SUPPLIED INFORMATION
------------------------

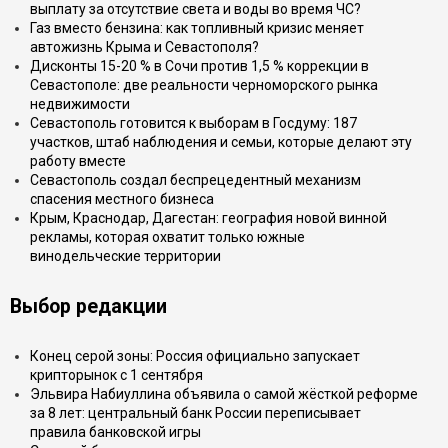
выплату за отсутствие света и воды во время ЧС?
Газ вместо бензина: как топливный кризис меняет
автожизнь Крыма и Севастополя?
Дисконты 15-20 % в Сочи против 1,5 % коррекции в
Севастополе: две реальности черноморского рынка
недвижимости
Севастополь готовится к выборам в Госдуму: 187
участков, штаб наблюдения и семьи, которые делают эту
работу вместе
Севастополь создал беспрецедентный механизм
спасения местного бизнеса
Крым, Краснодар, Дагестан: география новой винной
рекламы, которая охватит только южные
винодельческие территории
Выбор редакции
Конец серой зоны: Россия официально запускает
крипторынок с 1 сентября
Эльвира Набиуллина объявила о самой жёсткой реформе
за 8 лет: центральный банк России переписывает
правила банковской игры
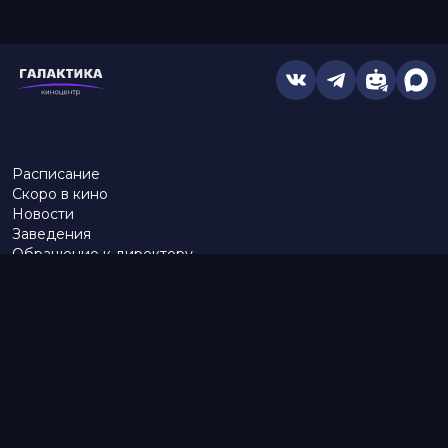
Расписание
Скоро в кино
Новости
Заведения
Обращение к директору
Служба поддержки
г. Омск, просп. Карла Маркса, 67А
бронирование:
+7 (962) 058-34-53
с 10.00 до 21.00
тел.:
453–453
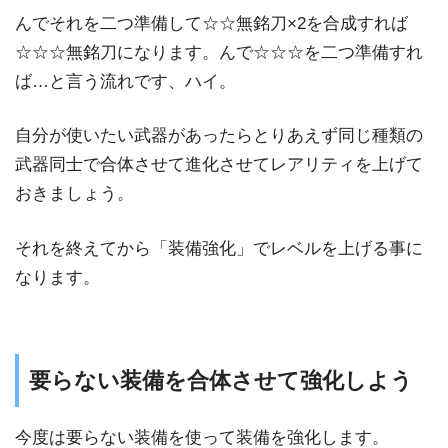
んでそれを二つ準備して☆☆無銘刀×2を合成すれば
☆☆☆無銘刀になります。んで☆☆☆を二つ準備すれ
ば…と言う流れです、ハイ。
自分が使いたい武器があったらとりあえず同じ種類の
武器同士で合体させて進化させてレアリティを上げて
おきましょう。
それを終えてから「装備強化」でレベルを上げる事に
なります。
要らない装備を合体させて強化しよう
今度は要らない装備を使って装備を強化します。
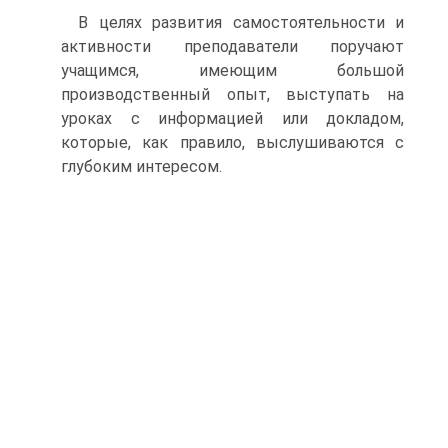
В целях развития самостоятельности и
активности преподаватели поручают
учащимся, имеющим большой
производственный опыт, выступать на
уроках с информацией или докладом,
которые, как правило, выслушиваются с
глубоким интересом.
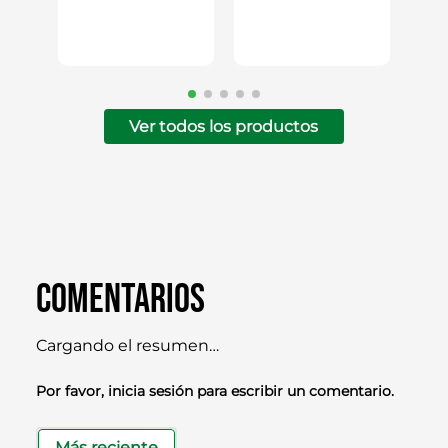
Ver todos los productos
Comentarios
Cargando el resumen…
Por favor, inicia sesión para escribir un comentario.
Más reciente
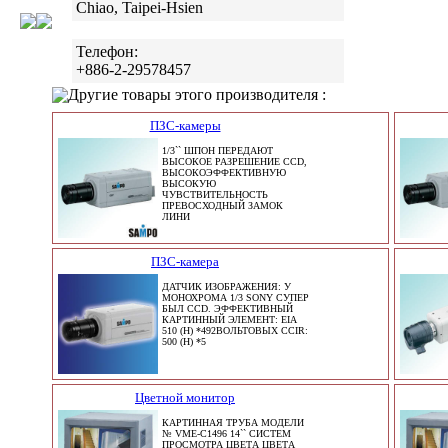
Chiao, Taipei-Hsien
Телефон:
+886-2-29578457
Другие товары этого производителя :
ПЗС-камеры
1/3`` ШПОН ПЕРЕДАЮТ
ВЫСОКОЕ РАЗРЕШЕНИЕ CCD,
ВЫСОКОЭФФЕКТИВНУЮ
ВЫСОКУЮ
ЧУВСТВИТЕЛЬНОСТЬ
ПРЕВОСХОДНЫЙ ЗАМОК
ЛИНИ
ПЗС-камера
ДАТЧИК ИЗОБРАЖЕНИЯ: У
МОНОХРОМА 1/3 SONY СУПЕР
БЫЛ CCD. ЭФФЕКТИВНЫЙ
КАРТИННЫЙ ЭЛЕМЕНТ: EIA
510 (H) *492ВОЛЬТОВЫХ CCIR:
500 (H) *5
Цветной монитор
КАРТИННАЯ ТРУБА МОДЕЛИ
№ VME-C1496 14`` СИСТЕМ
ПРОСМОТРА ЦВЕТА ЦВЕТА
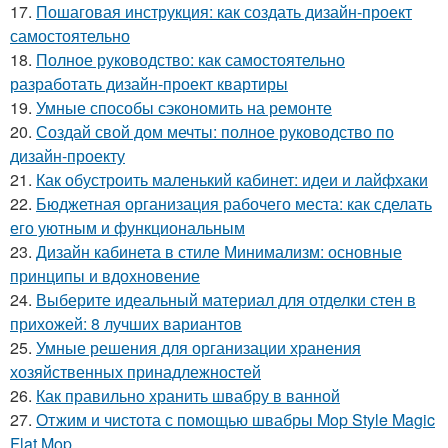
17.
Пошаговая инструкция: как создать дизайн-проект
самостоятельно
18.
Полное руководство: как самостоятельно
разработать дизайн-проект квартиры
19.
Умные способы сэкономить на ремонте
20.
Создай свой дом мечты: полное руководство по
дизайн-проекту
21.
Как обустроить маленький кабинет: идеи и лайфхаки
22.
Бюджетная организация рабочего места: как сделать
его уютным и функциональным
23.
Дизайн кабинета в стиле Минимализм: основные
принципы и вдохновение
24.
Выберите идеальный материал для отделки стен в
прихожей: 8 лучших вариантов
25.
Умные решения для организации хранения
хозяйственных принадлежностей
26.
Как правильно хранить швабру в ванной
27.
Отжим и чистота с помощью швабры Mop Style Magic
Flat Mop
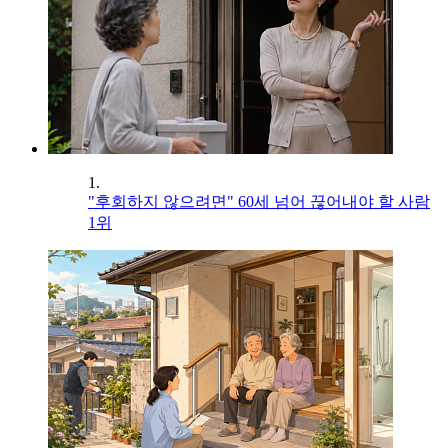
1.
"후회하지 않으려면" 60세 넘어 끊어내야 할 사람
1위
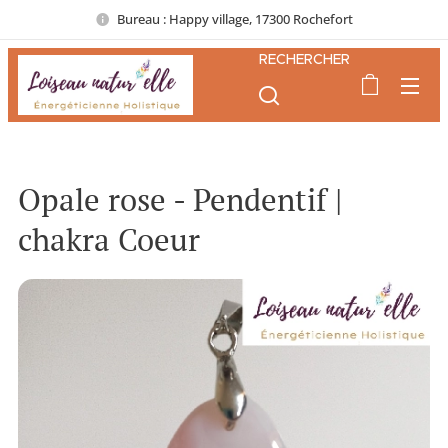
Bureau : Happy village, 17300 Rochefort
RECHERCHER
Opale rose - Pendentif |
chakra Coeur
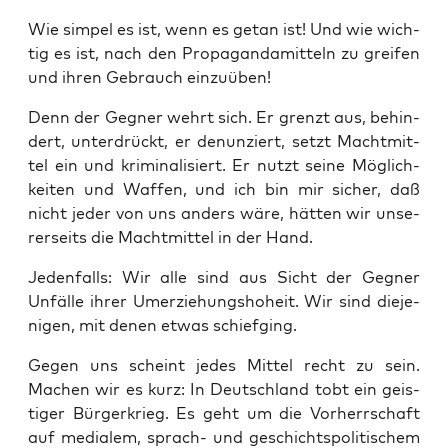
Wie sim­pel es ist, wenn es getan ist! Und wie wich­
tig es ist, nach den Pro­pa­gan­da­mit­teln zu grei­fen
und ihren Gebrauch einzuüben!
Denn der Geg­ner wehrt sich. Er grenzt aus, behin­
dert, unter­drückt, er denun­ziert, setzt Macht­mit­
tel ein und kri­mi­na­li­siert. Er nutzt sei­ne Mög­lich­
kei­ten und Waf­fen, und ich bin mir sicher, daß
nicht jeder von uns anders wäre, hät­ten wir unse­
rer­seits die Macht­mit­tel in der Hand.
Jeden­falls: Wir alle sind aus Sicht der Geg­ner
Unfäl­le ihrer Umer­zie­hungs­ho­heit. Wir sind die­je­
ni­gen, mit denen etwas schiefging.
Gegen uns scheint jedes Mit­tel recht zu sein.
Machen wir es kurz: In Deutsch­land tobt ein geis­
ti­ger Bür­ger­krieg. Es geht um die Vor­herr­schaft
auf media­lem, sprach- und geschichts­po­li­ti­schem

------------------------

BRIEF
When copying the records above, please match them exactly but leave out all pictures.

OUTPUT FOR THIS TASK
выплату за отсутствие света и воды во время ЧС?
Газ вместо бензина: как топливный кризис меняет
автожизнь Крыма и Севастополя?
Дисконты 15-20 % в Сочи против 1,5 % коррекции в
Севастополе: две реальности черноморского рынка
недвижимости
Севастополь готовится к выборам в Госдуму: 187
участков, штаб наблюдения и семьи, которые делают эту
работу вместе
Севастополь создал беспрецедентный механизм
спасения местного бизнеса
Крым, Краснодар, Дагестан: география новой винной
рекламы, которая охватит только южные
винодельческие территории
Выбор редакции
Конец серой зоны: Россия официально запускает
крипторынок с 1 сентября
Эльвира Набиуллина объявила о самой жёсткой реформе
за 8 лет: центральный банк России переписывает
правила банковской игры
Расписание
Скоро в кино
Новости
Заведения
Обращение к директору
Служба поддержки
г. Омск, просп. Карла Маркса, 67А
бронирование:
+7 (962) 058-34-53
с 10.00 до 21.00
тел.:
453–453
んでそれを二つ準備して☆☆無銘刀×2を合成すれば
☆☆☆無銘刀になります。んで☆☆☆を二つ準備すれ
ば…と言う流れです、ハイ。
自分が使いたい武器があったらとりあえず同じ種類の
武器同士で合体させて進化させてレアリティを上げて
おきましょう。
それを終えてから「装備強化」でレベルを上げる事に
なります。
要らない装備を合体させて強化しよう
今度は要らない装備を使って装備を強化します。
В целях развития самостоятельности и
активности преподаватели поручают
учащимся, имеющим большой
производственный опыт, выступать на
уроках с информацией или докладом,
которые, как правило, выслушиваются с
глубоким интересом.
Ver todos los productos
Comentarios
Cargando el resumen…
Por favor, inicia sesión para escribir un comentario.
Más reciente
Chiao, Taipei-Hsien
Телефон:
+886-2-29578457
Другие товары этого производителя :
ПЗС-камеры
1/3`` ШПОН ПЕРЕДАЮТ
ВЫСОКОЕ РАЗРЕШЕНИЕ CCD,
ВЫСОКОЭФФЕКТИВНУЮ
ВЫСОКУЮ
ЧУВСТВИТЕЛЬНОСТЬ
ПРЕВОСХОДНЫЙ ЗАМОК
ЛИНИ
ПЗС-камера
ДАТЧИК ИЗОБРАЖЕНИЯ: У
МОНОХРОМА 1/3 SONY СУПЕР
БЫЛ CCD. ЭФФЕКТИВНЫЙ
КАРТИННЫЙ ЭЛЕМЕНТ: EIA
510 (H) *492ВОЛЬТОВЫХ CCIR:
500 (H) *5
Цветной монитор
КАРТИННАЯ ТРУБА МОДЕЛИ
№ VME-C1496 14`` СИСТЕМ
ПРОСМОТРА ЦВЕТА ЦВЕТА
17.
Пошаговая инструкция: как создать дизайн-проект
самостоятельно
18.
Полное руководство: как самостоятельно
разработать дизайн-проект квартиры
19.
Умные способы сэкономить на ремонте
20.
Создай свой дом мечты: полное руководство по
дизайн-проекту
21.
Как обустроить маленький кабинет: идеи и лайфхаки
22.
Бюджетная организация рабочего места: как сделать
его уютным и функциональным
23.
Дизайн кабинета в стиле Минимализм: основные
принципы и вдохновение
24.
Выберите идеальный материал для отделки стен в
прихожей: 8 лучших вариантов
25.
Умные решения для организации хранения
хозяйственных принадлежностей
26.
Как правильно хранить швабру в ванной
27.
Отжим и чистота с помощью швабры Mop Style Magic
Flat Mop
1.
"후회하지 않으려면" 60세 넘어 끊어내야 할 사람
1위
Bureau : Happy village, 17300 Rochefort
RECHERCHER
Opale rose - Pendentif |
chakra Coeur
Wie sim­pel es ist, wenn es getan ist! Und wie wich­
tig es ist, nach den Pro­pa­gan­da­mit­teln zu grei­fen
und ihren Gebrauch einzuüben!
Denn der Geg­ner wehrt sich. Er grenzt aus, behin­
dert, unter­drückt, er denun­ziert, setzt Macht­mit­
tel ein und kri­mi­na­li­siert. Er nutzt sei­ne Mög­lich­
kei­ten und Waf­fen, und ich bin mir sicher, daß
nicht jeder von uns anders wäre, hät­ten wir unse­
rer­seits die Macht­mit­tel in der Hand.
Jeden­falls: Wir alle sind aus Sicht der Geg­ner
Unfäl­le ihrer Umer­zie­hungs­ho­heit. Wir sind die­je­
ni­gen, mit denen etwas schiefging.
Gegen uns scheint jedes Mit­tel recht zu sein.
Machen wir es kurz: In Deutsch­land tobt ein geis­
ti­ger Bür­ger­krieg. Es geht um die Vor­herr­schaft
auf media­lem, sprach- und geschichts­po­li­ti­schem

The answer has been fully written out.